Da quel “peccato” ne sono stati – ne siamo stati - toccati in molti. In
milioni di esseri umani. Prima che il mostro della globalizzazione fagocitasse
ogni cosa, idee ed ideologie, ad Oriente come ad Occidente. Ché sono morte
definitivamente quest’ultime, le grandi ideologie. O così sembra oggigiorno. Anche
John Maynard Keynes, grande economista, fu toccato da quel “peccato”? Ne ha
scritto Vladimiro Giacchè con una
recensione al volume di quel grande che ha per titolo "Laissez-faire e comunismo", edito per l’editore
DeriveApprodi ed in edizione integrale curata da Giorgio Lunghini e Luigi
Cavallaro. Bisognerà tornare a rileggerlo. Oggi che non si ha idea di cosa stia
avvenendo nel mondo dell’economia e della finanza. Se non di un impoverimento
globale e collettivo. La recensione di Vladimiro Giacchè è stata pubblicata su
“il Fatto Quotidiano” con il titolo “Più
stato e meno mercato” il 25 di maggio dell’anno 2010. Di seguito la
trascrivo in parte:
(…). … la gigantesca socializzazione delle perdite che è stata
realizzata per evitare il collasso del sistema finanziario internazionale sta
originando un fenomeno paradossale: la statalizzazione delle colpe. Con gli
stati a fare da capro espiatorio della crisi, e tutti noi a rischio di perdere
i residui benefici di un welfare che è tornato ad essere inefficiente, inutile,
immorale, ecc. a fronte della superiore efficienza dei mercati. Un buon
antidoto a questo ritorno di fiamma del liberismo è rappresentato dalla prima
traduzione italiana integrale di un libro di John Maynard Keynes, Laissez faire
e comunismo, pubblicato per la prima volta negli Stati Uniti nel 1926 (…) Il
primo dei due capitoli che compongono il volume, La fine del laissez faire, è
dedicato ad un’analisi della genesi storica e delle diverse fonti
dell’ideologia liberistica, avversa a ogni interventismo statale e convinta che
‘l’intrapresa privata liberata da ogni impedimento avrebbe promosso il massimo
benessere per tutti’. Keynes pone in luce come questa convinzione-cardine del
liberismo, secondo cui ‘il comportamento di individui indipendenti, mossi dalla
ricerca del vantaggio personale, produrrà la massima ricchezza aggregata’,
dipenda ‘da una congerie di assunzioni irrealistiche’ e trascuri tutta una
serie di fatti che la smentiscono. I principi metafisici che dovrebbero
fondarla vengono puntigliosamente contestati da Keynes: ‘il mondo non è retto
dall’alto in modo che interesse privato e interesse pubblico siano sempre
coincidenti, né è condotto quaggiù in modo che in pratica essi coincidano. Non
si può dedurre dai principi dell’economia che l’egoismo illuminato operi sempre
a beneficio dell’interesse pubblico, né è vero che generalmente l’egoismo sia
illuminato: più spesso accade che individui che agiscono separatamente l’uno
dall’altro, in vista del perseguimento dei propri obiettivi, siano troppo
ignoranti o troppo deboli perfino per conseguire questi.
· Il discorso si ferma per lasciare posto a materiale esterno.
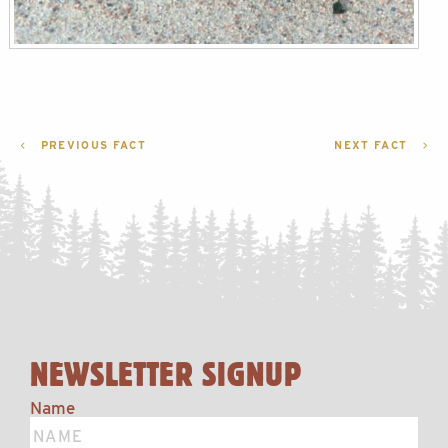
POST
PREVIOUS FACT
NEXT FACT
NAVIGATION
NEWSLETTER SIGNUP
Name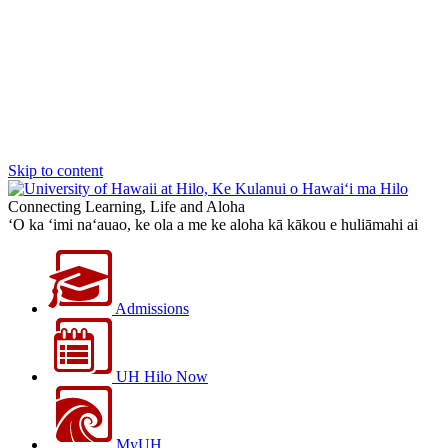
Skip to content
Connecting Learning, Life and Aloha
‘O ka ‘imi na‘auao, ke ola a me ke aloha kā kākou e huliāmahi ai
Admissions
UH Hilo Now
MyUH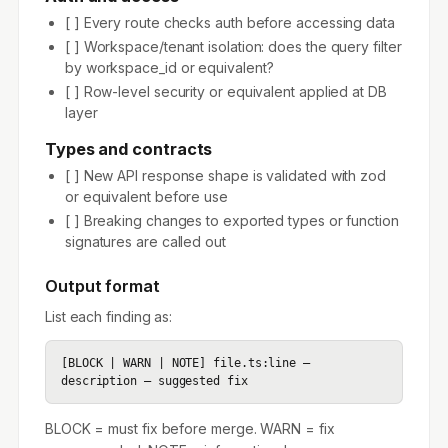
[ ] Every route checks auth before accessing data
[ ] Workspace/tenant isolation: does the query filter
by workspace_id or equivalent?
[ ] Row-level security or equivalent applied at DB
layer
Types and contracts
[ ] New API response shape is validated with zod
or equivalent before use
[ ] Breaking changes to exported types or function
signatures are called out
Output format
List each finding as:
[BLOCK | WARN | NOTE] file.ts:line — 
description — suggested fix
BLOCK = must fix before merge. WARN = fix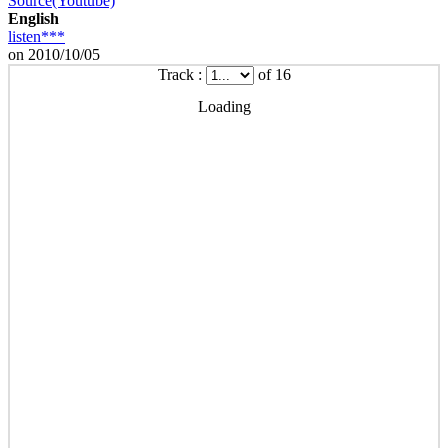
Source(Youtube)
English
listen***
on 2010/10/05
Track :
of 16
Loading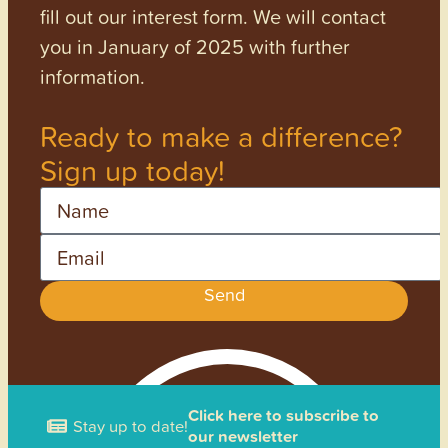
fill out our interest form. We will contact
you in January of 2025 with further
information.
Ready to make a difference?
Sign up today!
Name
Email
Send
Click here to subscribe to
Stay up to date!
our newsletter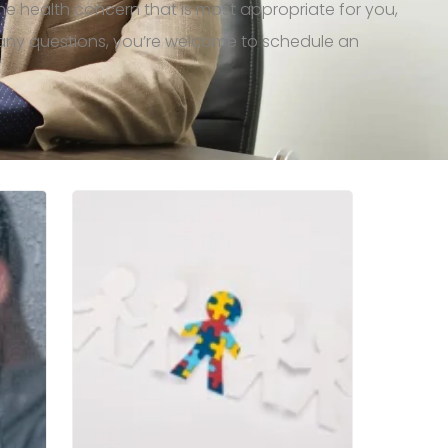
the health concern that is most
appropriate for
you,
e any questions, you’re welcome to schedule an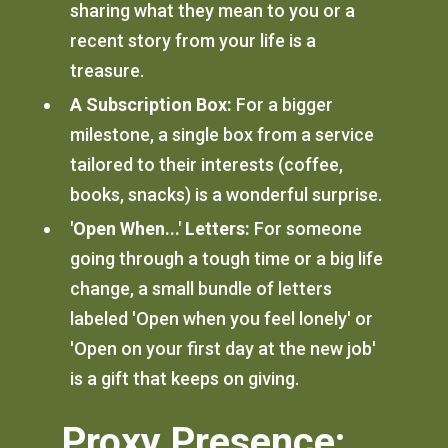
sharing what they mean to you or a
recent story from your life is a
treasure.
A Subscription Box:
For a bigger
milestone, a single box from a service
tailored to their interests (coffee,
books, snacks) is a wonderful surprise.
'Open When...' Letters:
For someone
going through a tough time or a big life
change, a small bundle of letters
labeled 'Open when you feel lonely' or
'Open on your first day at the new job'
is a gift that keeps on giving.
Proxy Presence: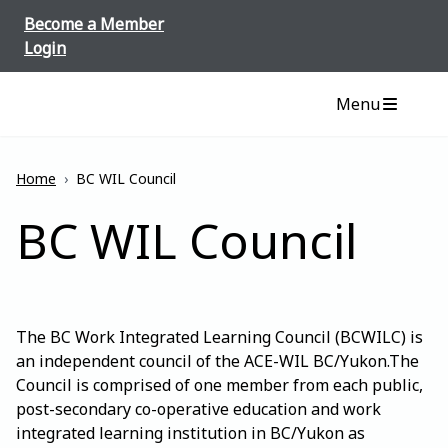
Skip to content
Become a Member
Login
Menu
Home
›
BC WIL Council
BC WIL Council
The BC Work Integrated Learning Council (BCWILC) is
an independent council of the ACE-WIL BC/Yukon.The
Council is comprised of one member from each public,
post-secondary co-operative education and work
integrated learning institution in BC/Yukon as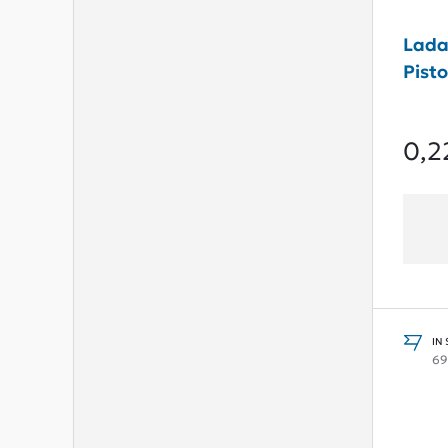
Lada
Pisto
0,2
IN
69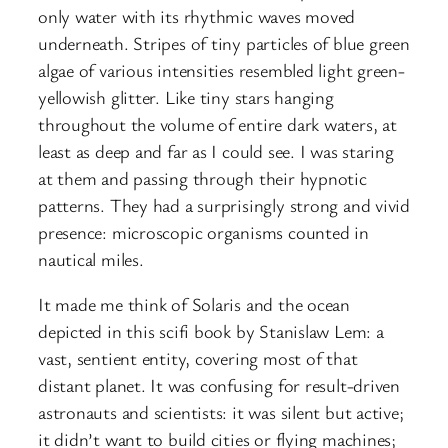
only water with its rhythmic waves moved
underneath. Stripes of tiny particles of blue green
algae of various intensities resembled light green-
yellowish glitter. Like tiny stars hanging
throughout the volume of entire dark waters, at
least as deep and far as I could see. I was staring
at them and passing through their hypnotic
patterns. They had a surprisingly strong and vivid
presence: microscopic organisms counted in
nautical miles.
It made me think of Solaris and the ocean
depicted in this scifi book by Stanislaw Lem: a
vast, sentient entity, covering most of that
distant planet. It was confusing for result-driven
astronauts and scientists: it was silent but active;
it didn’t want to build cities or flying machines;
L’esperienza non
mostra che, quando costituiscono una entità sociale, gli individui sono sempre
di vista meno acuta rispetto a quando agiscono separatamente l’uno dall’altro’.
Confutati i presupposti teorici del liberismo, Keynes riafferma il ruolo
economico insostituibile dello stato e di enti intermedi ‘il cui criterio
operativo sia soltanto il bene pubblico’, anziché il ‘vantaggio privato’. Non
solo: egli ritiene essenziale, al fine di risolvere le crisi economiche, il ‘controllo
deliberato della moneta e del credito da parte di un’istituzione centrale’, ed
anche un controllo dei flussi di capitale e della destinazione del risparmio
agli investimenti, non più lasciati ‘alle scelte fortuite del giudizio privato
e del profitto privato’. Tutto questo non fa di Keynes un ‘comunista’, come
dimostrano le considerazioni generalmente poco benevole dedicate all’Urss nel
secondo capitolo del libro, nato da una visita compiuta nel settembre 1925
nella Russia sovietica. Keynes resta insomma sempre fedele al suo ideale, che è
quello di un ‘capitalismo saggiamente governato’. (…).